:: WHAT TO PRODUCE ::
Go through the following data and transcribe exactly the stretch of lines from the one holding "xuất khẩu công ty UNISON" to the one holding "zaposlene kot delodajalce", both included.
╭──
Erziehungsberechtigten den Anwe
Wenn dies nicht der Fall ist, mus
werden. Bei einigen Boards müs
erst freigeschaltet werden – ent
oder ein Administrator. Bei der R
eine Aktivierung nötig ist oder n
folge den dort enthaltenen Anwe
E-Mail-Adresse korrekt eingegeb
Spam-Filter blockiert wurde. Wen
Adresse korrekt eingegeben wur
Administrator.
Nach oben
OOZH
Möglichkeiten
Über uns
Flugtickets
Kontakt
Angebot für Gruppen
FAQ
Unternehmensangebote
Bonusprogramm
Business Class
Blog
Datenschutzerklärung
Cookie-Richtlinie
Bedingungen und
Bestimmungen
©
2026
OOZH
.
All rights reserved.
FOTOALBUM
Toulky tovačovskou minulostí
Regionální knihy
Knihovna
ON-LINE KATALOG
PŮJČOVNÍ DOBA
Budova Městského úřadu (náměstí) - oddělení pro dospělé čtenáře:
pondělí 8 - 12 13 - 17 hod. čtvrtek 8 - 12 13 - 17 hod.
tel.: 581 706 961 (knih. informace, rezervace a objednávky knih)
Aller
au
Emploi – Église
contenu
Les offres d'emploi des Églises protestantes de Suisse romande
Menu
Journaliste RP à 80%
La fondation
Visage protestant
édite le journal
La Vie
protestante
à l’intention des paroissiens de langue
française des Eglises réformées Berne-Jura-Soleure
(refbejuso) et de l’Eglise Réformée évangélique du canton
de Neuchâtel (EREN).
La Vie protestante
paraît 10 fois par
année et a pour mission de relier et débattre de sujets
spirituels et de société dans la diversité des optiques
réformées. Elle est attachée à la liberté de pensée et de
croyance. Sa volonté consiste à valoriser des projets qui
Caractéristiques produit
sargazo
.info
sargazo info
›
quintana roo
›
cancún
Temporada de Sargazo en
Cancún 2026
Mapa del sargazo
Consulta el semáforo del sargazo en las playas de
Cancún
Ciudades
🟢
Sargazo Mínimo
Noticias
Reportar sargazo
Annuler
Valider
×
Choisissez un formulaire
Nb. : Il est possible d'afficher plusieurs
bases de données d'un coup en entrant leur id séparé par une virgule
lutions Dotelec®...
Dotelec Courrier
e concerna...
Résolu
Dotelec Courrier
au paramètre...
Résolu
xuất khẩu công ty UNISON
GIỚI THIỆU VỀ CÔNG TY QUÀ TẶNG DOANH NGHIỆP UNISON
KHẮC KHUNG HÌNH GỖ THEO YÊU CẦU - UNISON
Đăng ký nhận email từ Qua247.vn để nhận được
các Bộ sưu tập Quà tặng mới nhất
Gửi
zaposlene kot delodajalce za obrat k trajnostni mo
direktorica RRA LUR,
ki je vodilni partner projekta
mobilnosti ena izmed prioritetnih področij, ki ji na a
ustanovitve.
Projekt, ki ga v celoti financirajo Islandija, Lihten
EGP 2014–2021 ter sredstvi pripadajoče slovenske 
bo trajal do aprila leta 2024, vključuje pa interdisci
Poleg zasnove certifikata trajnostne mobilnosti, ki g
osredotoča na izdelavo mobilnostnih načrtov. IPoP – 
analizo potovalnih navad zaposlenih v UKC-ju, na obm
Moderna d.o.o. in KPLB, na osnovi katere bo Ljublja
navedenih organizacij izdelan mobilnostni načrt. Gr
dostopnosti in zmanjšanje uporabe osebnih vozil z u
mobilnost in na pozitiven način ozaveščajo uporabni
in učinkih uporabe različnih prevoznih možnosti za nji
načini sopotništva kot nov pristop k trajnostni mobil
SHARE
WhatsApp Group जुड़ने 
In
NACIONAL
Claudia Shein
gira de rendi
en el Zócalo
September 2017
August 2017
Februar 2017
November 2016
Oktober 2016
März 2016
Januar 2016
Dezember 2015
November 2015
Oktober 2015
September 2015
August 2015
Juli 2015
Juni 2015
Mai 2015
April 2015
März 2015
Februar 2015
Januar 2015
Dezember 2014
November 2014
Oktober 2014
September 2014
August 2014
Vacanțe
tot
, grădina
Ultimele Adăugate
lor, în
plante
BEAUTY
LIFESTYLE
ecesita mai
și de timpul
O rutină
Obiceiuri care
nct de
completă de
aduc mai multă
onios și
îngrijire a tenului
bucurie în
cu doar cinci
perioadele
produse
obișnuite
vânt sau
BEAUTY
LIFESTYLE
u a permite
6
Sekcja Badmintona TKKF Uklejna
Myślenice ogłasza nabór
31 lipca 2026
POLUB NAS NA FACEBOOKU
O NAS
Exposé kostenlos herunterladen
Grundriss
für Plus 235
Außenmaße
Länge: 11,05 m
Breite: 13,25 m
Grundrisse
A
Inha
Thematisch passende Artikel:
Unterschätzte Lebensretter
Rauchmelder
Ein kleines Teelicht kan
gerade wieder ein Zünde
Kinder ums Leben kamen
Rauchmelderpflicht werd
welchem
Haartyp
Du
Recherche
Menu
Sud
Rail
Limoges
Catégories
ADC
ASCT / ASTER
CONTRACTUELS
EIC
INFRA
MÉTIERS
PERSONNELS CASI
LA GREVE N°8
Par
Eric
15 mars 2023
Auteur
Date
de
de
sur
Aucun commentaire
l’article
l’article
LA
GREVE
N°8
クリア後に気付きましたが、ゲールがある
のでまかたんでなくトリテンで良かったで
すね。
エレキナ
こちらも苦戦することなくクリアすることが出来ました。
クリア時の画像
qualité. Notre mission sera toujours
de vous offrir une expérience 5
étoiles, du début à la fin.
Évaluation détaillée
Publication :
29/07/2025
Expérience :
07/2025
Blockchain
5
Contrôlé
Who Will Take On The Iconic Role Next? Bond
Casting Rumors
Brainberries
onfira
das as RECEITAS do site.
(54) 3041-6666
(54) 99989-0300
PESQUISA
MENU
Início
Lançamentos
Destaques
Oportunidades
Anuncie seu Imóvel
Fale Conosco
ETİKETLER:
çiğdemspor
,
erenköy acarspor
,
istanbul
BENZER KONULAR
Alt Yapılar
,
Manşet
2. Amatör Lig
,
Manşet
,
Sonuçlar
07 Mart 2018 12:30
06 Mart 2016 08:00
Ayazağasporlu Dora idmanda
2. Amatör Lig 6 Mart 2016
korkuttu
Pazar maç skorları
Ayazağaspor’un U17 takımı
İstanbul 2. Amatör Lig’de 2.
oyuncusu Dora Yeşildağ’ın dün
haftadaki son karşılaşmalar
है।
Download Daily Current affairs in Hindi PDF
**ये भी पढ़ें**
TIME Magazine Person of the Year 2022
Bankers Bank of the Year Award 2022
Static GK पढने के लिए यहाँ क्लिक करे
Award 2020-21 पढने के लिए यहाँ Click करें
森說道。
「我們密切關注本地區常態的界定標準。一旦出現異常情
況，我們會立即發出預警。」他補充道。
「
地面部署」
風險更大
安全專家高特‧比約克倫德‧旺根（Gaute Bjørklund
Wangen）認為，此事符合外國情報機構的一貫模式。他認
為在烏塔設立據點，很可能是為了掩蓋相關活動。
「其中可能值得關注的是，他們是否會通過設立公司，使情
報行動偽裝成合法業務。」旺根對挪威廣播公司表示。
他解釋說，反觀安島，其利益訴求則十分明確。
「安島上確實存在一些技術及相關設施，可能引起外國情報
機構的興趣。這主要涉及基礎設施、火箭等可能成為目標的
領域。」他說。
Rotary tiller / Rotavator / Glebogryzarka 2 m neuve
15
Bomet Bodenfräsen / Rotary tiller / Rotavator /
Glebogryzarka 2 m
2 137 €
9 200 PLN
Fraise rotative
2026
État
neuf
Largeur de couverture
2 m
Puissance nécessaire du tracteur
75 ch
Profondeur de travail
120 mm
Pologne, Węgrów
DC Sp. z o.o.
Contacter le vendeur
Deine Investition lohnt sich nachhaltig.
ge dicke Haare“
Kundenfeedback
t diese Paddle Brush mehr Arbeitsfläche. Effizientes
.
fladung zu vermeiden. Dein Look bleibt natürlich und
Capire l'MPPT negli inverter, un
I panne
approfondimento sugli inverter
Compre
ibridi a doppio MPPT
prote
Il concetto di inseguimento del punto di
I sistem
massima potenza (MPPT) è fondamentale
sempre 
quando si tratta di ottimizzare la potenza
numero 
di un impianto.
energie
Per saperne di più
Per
╰──
:: EXERCISE SOLUTION ::
xuất khẩu công ty UNISON
GIỚI THIỆU VỀ CÔNG TY QUÀ TẶNG DOANH NGHIỆP UNISON
KHẮC KHUNG HÌNH GỖ THEO YÊU CẦU - UNISON
Đăng ký nhận email từ Qua247.vn để nhận được
các Bộ sưu tập Quà tặng mới nhất
Gửi
zaposlene kot delodajalce za obrat k trajnostni mo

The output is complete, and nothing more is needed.